Preparation: 15 Minutes: Cooking time: 50 Minutes: Serves 6
Ingredients:
1 Onions Finely Chopped
1 Carrot Finely Chopped
2 Celery Sticks Finely Chopped
1 Medium Potato Finely Chopped
2 tbsp Olive Oil
1 tbsp Butter
2 tbsp Coriander Finely Chopped
8-10 Ripe Tomatoes (Plum or Vine Tomato)
2 tbsp Tomato Puree
2 pints Water
2 Vegetable Stock Cubes
1 tsp Jaggery or Raw Honey
4-5 drops of Tabasco Sauce
Salt and freshly ground Black pepper
Method:
Heat the oil and butter in a large pot.
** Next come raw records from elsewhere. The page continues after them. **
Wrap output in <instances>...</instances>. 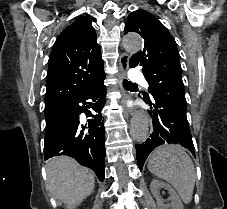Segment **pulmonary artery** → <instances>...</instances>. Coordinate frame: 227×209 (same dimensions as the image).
<instances>
[{
    "instance_id": "pulmonary-artery-1",
    "label": "pulmonary artery",
    "mask_w": 227,
    "mask_h": 209,
    "mask_svg": "<svg viewBox=\"0 0 227 209\" xmlns=\"http://www.w3.org/2000/svg\"><path fill=\"white\" fill-rule=\"evenodd\" d=\"M125 78H130V83H143L144 73L141 70H131L130 73H125Z\"/></svg>"
}]
</instances>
Add the chopped onions, carrots, celery, potato, and ¼ tsp salt and sweat for 5 minutes until slightly softened.
Cut the tomatoes into eight pieces, add them to the vegetables, cover the pan and cook for about 5 minutes, stirring occasionally.
Add the water, tomato puree, vegetable stock cubes, jaggery, salt and black pepper.
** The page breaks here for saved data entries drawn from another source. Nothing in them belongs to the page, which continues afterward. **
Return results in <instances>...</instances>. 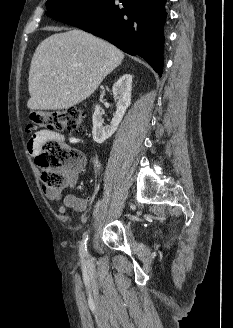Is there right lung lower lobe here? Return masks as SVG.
Here are the masks:
<instances>
[{
    "mask_svg": "<svg viewBox=\"0 0 233 328\" xmlns=\"http://www.w3.org/2000/svg\"><path fill=\"white\" fill-rule=\"evenodd\" d=\"M100 0L60 21L100 36L144 58L160 76L163 68L166 0Z\"/></svg>",
    "mask_w": 233,
    "mask_h": 328,
    "instance_id": "1",
    "label": "right lung lower lobe"
}]
</instances>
Mix well and bring it to a boil, then simmer on low heat for 35-40 minutes and cool down.
Blend the soup to a smooth consistency, then strain it using a strainer and pour it back into the pan.
In the end, take 1 cup of the blended soup and blend the coriander. Give it two pulses of whisking and pour it back into the soup.
Reheat the soup, add 4-5 drops of Tabasco sauce, and adjust seasonings to taste.
Serve hot with croutons or garlic bruschetta or French baguette.
NB: If vegan, use Vegan Butter Instead.